Including some lessons we've learned along the way
22.03.2017 - 29.03.2017 28 °C
(Final posting on our “Big Lap” blog – our Sabbatical has ended on 31 March)
After 25 000km on the road, we made it back home!
Camping in Hervey Bay was a strange experience when you’re not living in your own house (rented out). The great advantage was living right on the beach, allowing us a swim every day (when it wasn’t raining). Hervey Bay is really doing well. There is so much happening, with a lot of construction and development having happened in the year since we left. We are so impresses with the work the council is doing on the Esplanade and the parks and general beautification of the town.
How good it was to catch up with friends. This really is the end of our Sabbatical. We spent a lot of our time preparing for life back in our house (things like buying a fridge and TV etc, for when we move back into a house). We ended up having to finish our trip with a rush due to Cyclone Debbie causing significant rain and approaching with lashing winds. Nothing like a bit of excitement to end with.
I thought I’d end with a few (ad hoc) type comments worth penning down.
If you’re planning to do a Big Lap, here are some things we’ve learned that might be of some help:
• Buy the app “Wikicamps.” It will be the best $8 you’ll ever spend on your trip. The planning tools, info on free camps, attractions etc make a huge difference to your trip. We sold our big Camps 8 book halfway through the trip; unused. Another great app is “Fuel App”
(free) showing you the diesel prices as logged by other users of most service stations.
• Never pass a Visitor Centre without popping in. Apart from free book swaps (I’ve read 100 in a year), the maps, info and local knowledge will truly enhance your travel experience.
• Don’t take too much to begin with. There was stuff we took we didn’t need, and you need so much less than you do at home.

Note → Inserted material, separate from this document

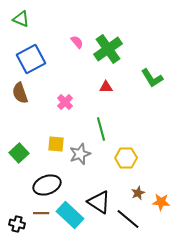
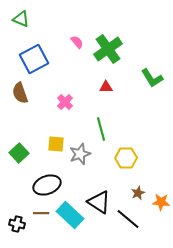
blue square: moved 3 px right
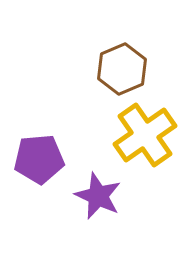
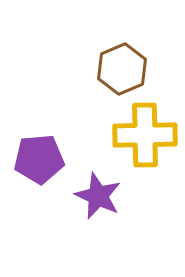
yellow cross: rotated 34 degrees clockwise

• Think twice about what you buy (even food), you don’t need as much as you think! What a liberty it was to walk into shops, knowing “we can’t buy more stuff!”

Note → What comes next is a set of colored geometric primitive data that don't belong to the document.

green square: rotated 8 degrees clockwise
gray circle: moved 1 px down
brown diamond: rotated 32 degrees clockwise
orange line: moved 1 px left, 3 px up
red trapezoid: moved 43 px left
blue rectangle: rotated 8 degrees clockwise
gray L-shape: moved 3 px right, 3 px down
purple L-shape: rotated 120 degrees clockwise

• We had no need for a second fridge or second deep cycle battery. One solar panel would allow us enough power to watch TV every night and use all the beautiful Led lights for a week in full shade with no problems. It allows for a lot of free camping.
• I doubt whether I would have bought a satellite dish had I known how little we’d be using it. The best use for it was when you’d like to watch your favourite (late night TV) program. All you do is watch it in another state/time zone, allowing you to watch a 9pm show at 6pm.
• Take a Telstra modem with you for WiFi, it is a bit dearer than Optus, but the coverage is just so much better. Also, all the old payphone boxes scattered around this vast country act as free WiFi spots … very useful to save on data usage. On that topic, don’t forget all the free WiFi in shopping malls, fast food outlets and coffee shops (great place to catch up on free newspapers whilst having a cuppa as well).
• Small tips: Bunnings is the cheapest for 9kg gas swap ($19.85 will last you a long time).
• Spend time with fellow campers. You’ll meet amazing people and be enriched more than you can imagine.
I read somewhere that “Gorges are to Australia what Cathedrals are to Europe”. This was a deeply spiritual and enriching experience. If you’re ever able, do this! It was the best!